The first speaker was David Carruthers, who lived on Clandeboye Ave. in the 1960s when he and other members of the Westmount Action Committee had protested the construction of the Ville Marie Expressway. They canvassed door-to-door getting signatures on a petition and collecting $1 per person. They talked to residents and organized meetings with politicians.
While listening to Carruthers's lively and often humorous explanations of his involvement in trying to stop the construction of the Expressway in the 60s, the audience was surrounded by panels of photographs made in 1971 by photographers Brian Merrett and Jennifer Harper. Following Carruther’s recollections, a statement from Merrett, who could not attend the evening, was read to the audience, explaining how he had photographed on the streets to show the destruction of buildings, the concrete and graffiti by demonstrators, while Jennifer had gone into homes and photographed the people whose lives were about to be destroyed.
The second speaker was Jason Prince, who grew up on Metcalfe Avenue and attended Westmount High School before entering McGill University.
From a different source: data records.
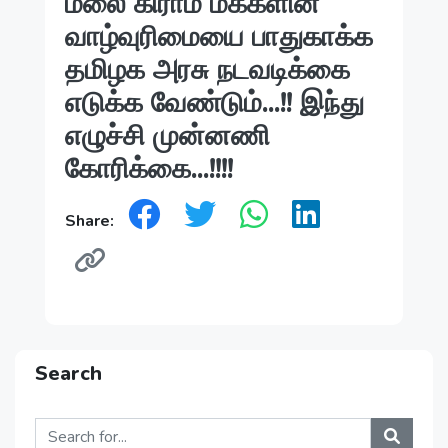
மலை கிராம மக்களின்
வாழ்வுரிமையை பாதுகாக்க
தமிழக அரசு நடவடிக்கை
எடுக்க வேண்டும்...!! இந்து
எழுச்சி முன்னணி
கோரிக்கை...!!!!
Share:
Search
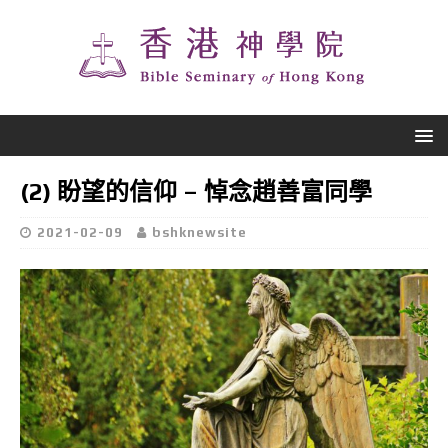
(2) 盼望的信仰 – 悼念趙善富同學
2021-02-09
bshknewsite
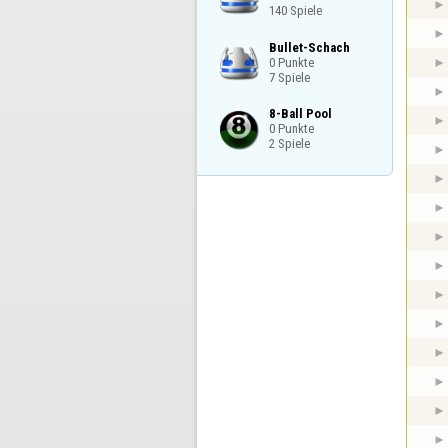
140 Spiele
Bullet-Schach

0 Punkte

7 Spiele
8-Ball Pool

0 Punkte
He is now an urban planner who is currently coordinating a community-university research alliance (CURA) led by McGill’s School of Urban Planning on the Turcot Interchange and the McGill University Health Centre.
Prince began by projecting images of Westmount properties backing on the existing Turcot Interchange and CPR rail line. Then with detailed, well-researched charts, he explained alternative solutions to the proposed Turcot demolition. Experts at McGill have argued that the structure can be repaired at a lower cost, and more rapidly, with less disturbance to the neighbourhoods. He also warned that the government’s proposal threatens a major green space close to Westmount. If done properly and with care, the highway project would preserve and enhance this green space by tree planting as well as the addition of a bicycle path and walking path to create a welcoming linear park.
Much of his information can be read in the new book Prince just assisted in editing, Montréal at the Crossroads: Superhighways, the Turcot and the Environment.
It is available at Paragraphe bookstore downtown.
The lecture series continues on Oct. 15 with a look at the 'The Ward Family and Album'.